I was Dagger Three One, or DR31 in chat. My target was a low-level facilitator somewhere in Haditha, but the Marines needed help. They had new coordinates for me and wanted to know how long it would take me to arrive.
I was flying a mission for the 3rd Special Operations Squadron as a favor. Air Force Special Operations Command had officially entered the RPA field and tapped me to help train their initial cadre. The new squadron was still part of the 15th for the time being. Once the unit was sufficiently manned, the 3rd and the 15th would split and become two autonomous squadrons.
Until then, we had to lend a hand. My job as chief pilot was to train the squadron’s new instructor corps. When not training, I chose to fly missions as often as possible to maintain my skills. It added to my credibility in the eyes of the students. Plus, I joined the RPA community to fly missions. After two years at Nellis, I was finding myself pulled into more duties that kept me from getting stick time. So when I got the chance to fly, I took it.

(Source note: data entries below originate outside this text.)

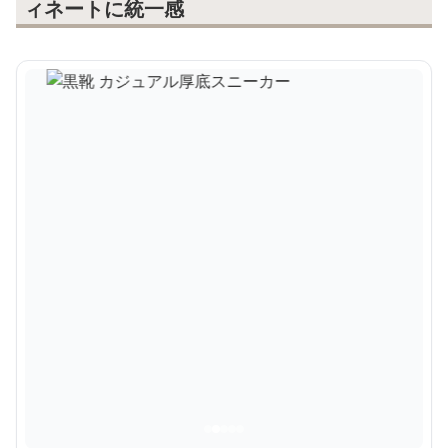
ィネートに統一感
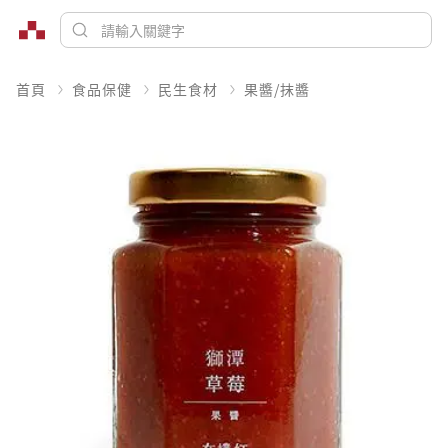
首頁
食品保健
民生食材
果醬/抹醬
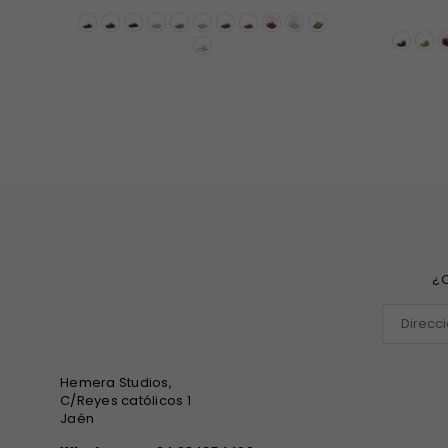
habitual
¿Q
Hemera Studios,
C/Reyes católicos 1
Jaén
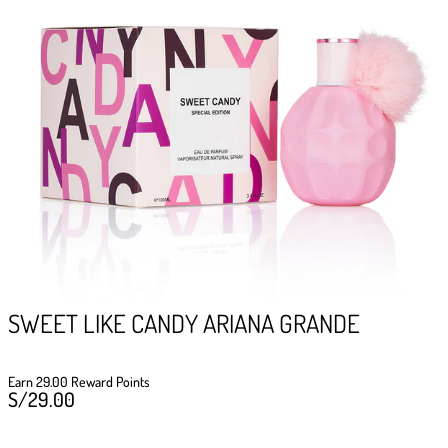
GIFTPOINTS
!Gana GiftPoints por diferentes acciones y
convierte esos GiftPoints en increíbles
recompensas!
Formas de ganar
Formas de canjear
SWEET LIKE CANDY ARIANA GRANDE
Earn 29.00 Reward Points
S/
29.00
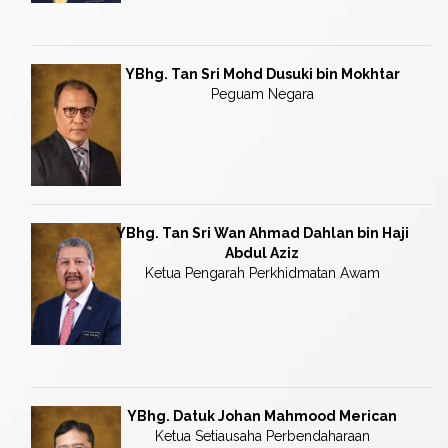
YBhg. Tan Sri Mohd Dusuki bin Mokhtar
Peguam Negara
YBhg. Tan Sri Wan Ahmad Dahlan bin Haji
Abdul Aziz
Ketua Pengarah Perkhidmatan Awam
YBhg. Datuk Johan Mahmood Merican
Ketua Setiausaha Perbendaharaan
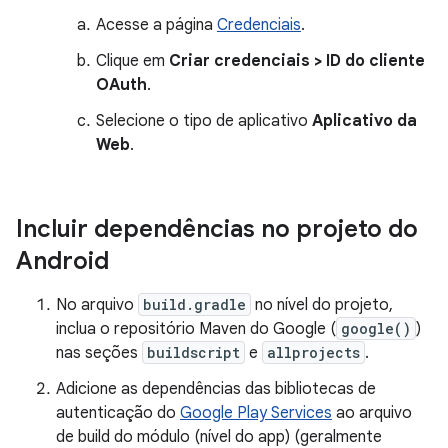
Acesse a página
Credenciais
.
Clique em
Criar credenciais > ID do cliente
OAuth
.
Selecione o tipo de aplicativo
Aplicativo da
Web
.
Incluir dependências no projeto do
Android
No arquivo
build.gradle
no nível do projeto,
inclua o repositório Maven do Google (
google()
)
nas seções
buildscript
e
allprojects
.
Adicione as dependências das bibliotecas de
autenticação do
Google Play Services
ao arquivo
de build do módulo (nível do app) (geralmente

Most of our missions were in support of a specific Army unit. We needed permission to leave the unit to help another. But a fundamental shift in Army tactics occurred over the summer. Leadership decided that minimizing casualties was more important than offensive operations against al Qaeda. In the risk-averse atmosphere of Iraq, Army commanders recognized the potential of the Predator and how it could maximize their advantage on the battlefield by providing up-to-the-minute intelligence on a target. But they needed control of the aircraft. The Air Force wouldn’t give it up. So Army units began to assign operation names to simple missions so they could get air support.
Too often we orbited trees or empty buildings while the Army companies planned operations elsewhere. To admit they had no targets for the day meant they would lose their asset. We were never released for TICs for the same reason. Cutting us loose would lead someone in Baghdad to realize we weren’t busy enough.
The Marine controllers, on the other hand, didn’t hesitate to pull us off a target if troops were under fire. They owned all the airspace below ten thousand feet in Al Anbar Province. When operating in that area, the Army wanted us to stay high and under their control. We tried to get low and out of their control when we could. That way we might get pulled off target for something interesting.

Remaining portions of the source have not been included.